Save Pollinators Symposium
Series: Pollinator Week
Venue: Rainier Arts Center
Address: 3515 S Alaska St, Seattle, WA 98118
Organizer: Town Hall Seattle, The Common Acre
Date: June 19, 2018
Time: 6:00 pm - 9:00 pm
Exploring how our communities can save pollinators with lightning talks from diverse perspectives, Q&A moderated by David Crowder, WSU Entomologist, and community tabling fair from 6-7pm. Produced by The Common Acre, NW Pollinator Initiative, and Town Hall Seattle.
- Opening reading by Claudia Castro Luna, WA State Poet Laureate
- Elias Bloom, WSU PhD Candidate
- Wild bees and other pollinators contribute to billions of dollars a year in global pollination services. However, relatively little is known about these precious pollinators in the Puget Sound Region.
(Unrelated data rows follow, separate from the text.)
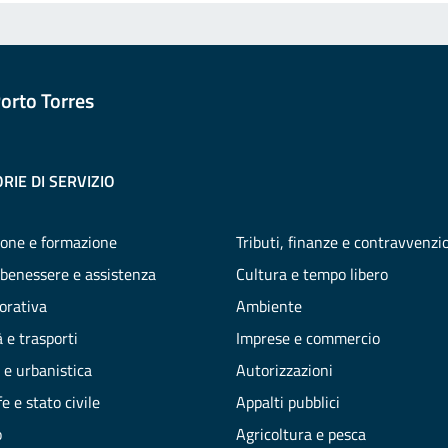
orto Torres
RIE DI SERVIZIO
one e formazione
Tributi, finanze e contravvenzi
 benessere e assistenza
Cultura e tempo libero
vorativa
Ambiente
 e trasporti
Imprese e commercio
 e urbanistica
Autorizzazioni
e e stato civile
Appalti pubblici
o
Agricoltura e pesca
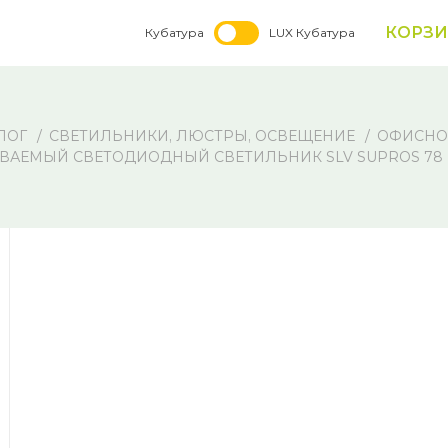
КОРЗ
Кубатура
LUX Кубатура
ЛОГ
СВЕТИЛЬНИКИ, ЛЮСТРЫ, ОСВЕЩЕНИЕ
ОФИСНО
ВАЕМЫЙ СВЕТОДИОДНЫЙ СВЕТИЛЬНИК SLV SUPROS 78 DL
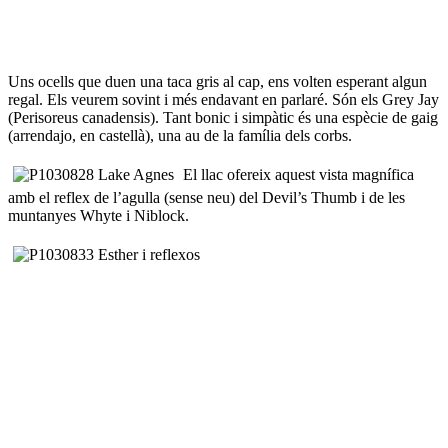
Uns ocells que duen una taca gris al cap, ens volten esperant algun
regal. Els veurem sovint i més endavant en parlaré. Són els Grey Jay
(Perisoreus canadensis). Tant bonic i simpàtic és una espècie de gaig
(arrendajo, en castellà), una au de la família dels corbs.
El llac ofereix aquest vista magnífica
amb el reflex de l’agulla (sense neu) del Devil’s Thumb i de les
muntanyes Whyte i Niblock.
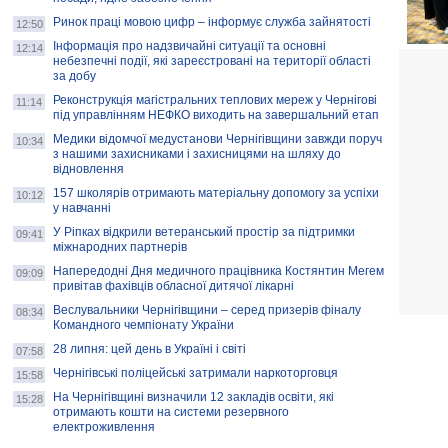
Ринок праці мовою цифр – інформує служба зайнятості
12:50
Інформація про надзвичайні ситуації та основні
12:14
небезпечні події, які зареєстровані на території області
за добу
Реконструкція магістральних теплових мереж у Чернігові
11:14
під управлінням НЕФКО виходить на завершальний етап
Медики відомчої медустанови Чернігівщини завжди поруч
10:34
з нашими захисниками і захисницями на шляху до
відновлення
157 школярів отримають матеріальну допомогу за успіхи
10:12
у навчанні
У Ріпках відкрили ветеранський простір за підтримки
09:41
міжнародних партнерів
Напередодні Дня медичного працівника Костянтин Мегем
09:09
привітав фахівців обласної дитячої лікарні
Веслувальники Чернігівщини – серед призерів фіналу
08:34
Командного чемпіонату України
28 липня: цей день в Україні і світі
07:58
Чернігівські поліцейські затримали наркоторговця
15:58
На Чернігівщині визначили 12 закладів освіти, які
15:28
отримають кошти на системи резервного
електроживлення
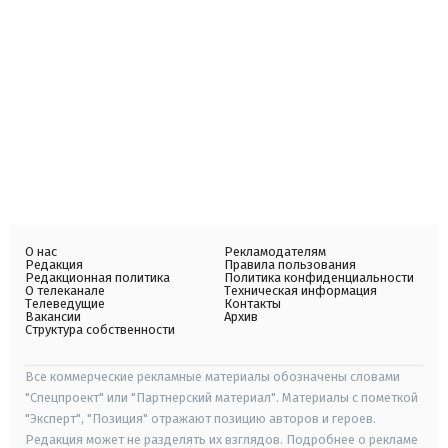
О нас
Рекламодателям
Редакция
Правила пользования
Редакционная политика
Политика конфиденциальности
О телеканале
Техническая информация
Телеведущие
Контакты
Вакансии
Архив
Структура собственности
Все коммерческие рекламные материалы обозначены словами
"Спецпроект" или "Партнерский материал". Материалы с пометкой
"Эксперт", "Позиция" отражают позицию авторов и героев.
Редакция может не разделять их взглядов. Подробнее о рекламе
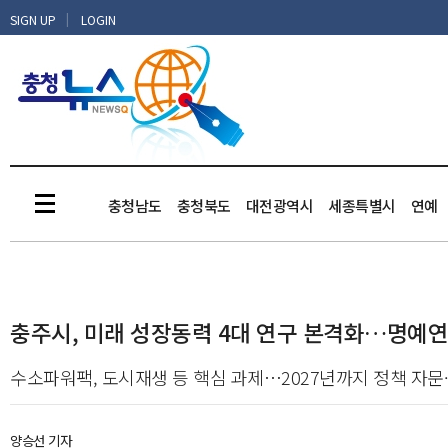
|
SIGN UP
LOGIN
충청남도
충청북도
대전광역시
세종특별시
연예
충주시, 미래 성장동력 4대 연구 본격화…명예연구
수소파워팩, 도시재생 등 핵심 과제…2027년까지 정책 자문
양승선 기자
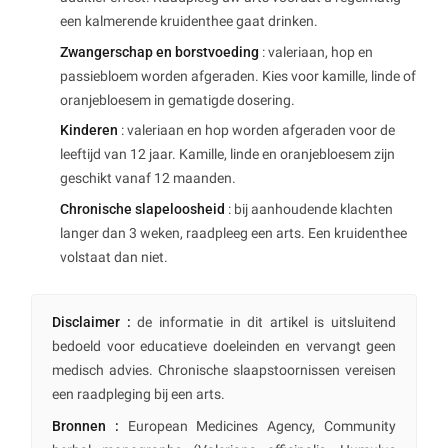
een kalmerende kruidenthee gaat drinken.
Zwangerschap en borstvoeding
: valeriaan, hop en
passiebloem worden afgeraden. Kies voor kamille, linde of
oranjebloesem in gematigde dosering.
Kinderen
: valeriaan en hop worden afgeraden voor de
leeftijd van 12 jaar. Kamille, linde en oranjebloesem zijn
geschikt vanaf 12 maanden.
Chronische slapeloosheid
: bij aanhoudende klachten
langer dan 3 weken, raadpleeg een arts. Een kruidenthee
volstaat dan niet.
Disclaimer :
de informatie in dit artikel is uitsluitend
bedoeld voor educatieve doeleinden en vervangt geen
medisch advies. Chronische slaapstoornissen vereisen
een raadpleging bij een arts.
Bronnen :
European Medicines Agency, Community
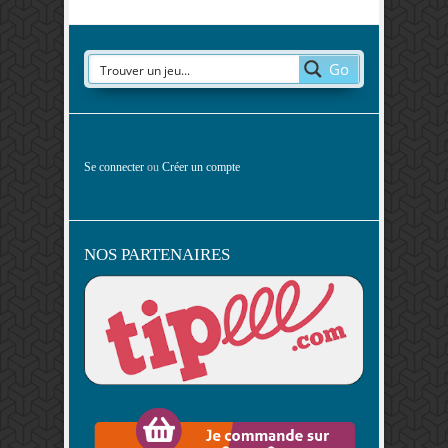
Go
Se connecter
ou
Créer un compte
NOS PARTENAIRES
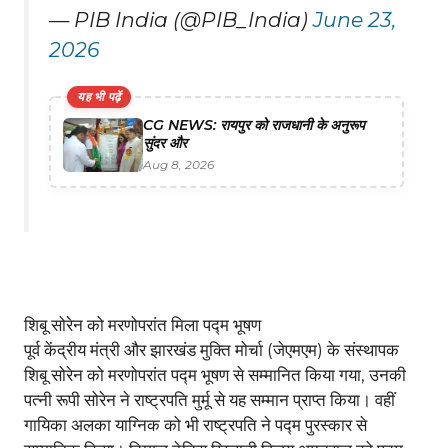
— PIB India (@PIB_India)
June 23,
2026
यह भी पढ़ें
CG NEWS: रायपुर को राजधानी के अनुरूप
सुंदर और
Aug 8, 2026
शिबू सोरेन को मरणोपरांत मिला पद्म भूषण
पूर्व केंद्रीय मंत्री और झारखंड मुक्ति मोर्चा (जेएमएम) के संस्थापक
शिबू सोरेन को मरणोपरांत पद्म भूषण से सम्मानित किया गया, उनकी
पत्नी रूपी सोरेन ने राष्ट्रपति मुर्मू से यह सम्मान प्राप्त किया। वहीं
गायिका अलका याग्निक को भी राष्ट्रपति ने पद्म पुरस्कार से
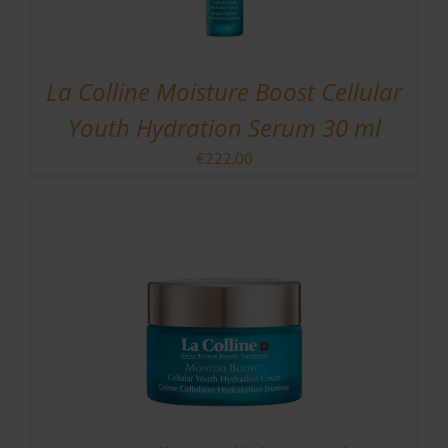
La Colline Moisture Boost Cellular
Youth Hydration Serum 30 ml
€
222.00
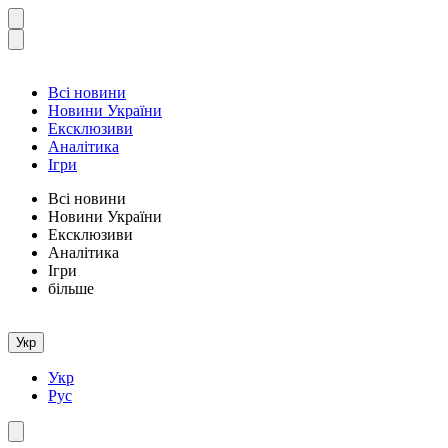
Всі новини
Новини України
Ексклюзиви
Аналітика
Ігри
Всі новини
Новини України
Ексклюзиви
Аналітика
Ігри
більше
Укр
Укр
Рус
In this lecture we will outline some of the habitat and floral resource management techniques that can be used to conserve wild bee pollinators in the Puget Sound Region, with a focus on the installation of pollinator buffer strips and cavity-nest construction. We will also provide information on the major pollinator groups that utilize these habitat for nests, pollen, and nectar resources. This lecture is applicable to community members who would like to enhance pollinator conservation in the Puget Sound Region using globally applicable artificial habitat and floral resource management techniques.
- Shantae Johnson and Arthur Shavers of Mudbone Grown, LLC
- MudBone Grown is in the business of growing food, growing community health, growing business, and growing community culture around delivery of the triple bottom line to historically absent or barriered communities. MudBone Grown practices and teaches what it promotes, and as part of a motivated and dedicated collaborative, we are working to establish a more just and equitable sustainable food system in the Portland Metro area.We’ll explore Culture and Conservation: Celebrating Pollinators in Urban Farm Settings through building soil health and inviting pollinators with innovative projects. We use current culture trends to reach diverse communities around pollinator education and appreciation, i.e. a Wakanda themed insect motel. We use our land as a learning farm that teaches the value of local food production, conservation and being good environmental stewards with a cultural lens.
- Bridget McNassar, Native Plant Nursery Manager, Oxbow Farm & Conservation Center
- Learn why native plants are vitally important to pollinators, how to choose native plants for your pollinator planting, and tips for procuring plants and seeds
- Fern Renville, Teaching Artist at SNAG productions
- To Sting or not to Sting: exploring connections between pollinators and nettles
- Raymond Williams, Science Educator, Black Farmers Collective and Yes Farm; and
- This spring the Black Farmers Collective broke ground on a new urban farm in the center of the city. What was the rationale for an inclusive, but explicitly Afro-centric urban farm? How did we partner with Seattle Housing Authority to activate I-5 right of way? Our goal in creating a cooperative farm is to grow food and community, restore native habitat, and support the development of an ecosystem that supports biodiversity. Pollinator support is a stated priority in our community planning process. One key project will be (has been) the development of pollinator habitat. On the land slated for future production we will sow Flight Path Wildflower Mix from The Common Acre. Other specifics will be shared. With inspiration from Havana and Detroit, we will share our vision and how the audience can participate.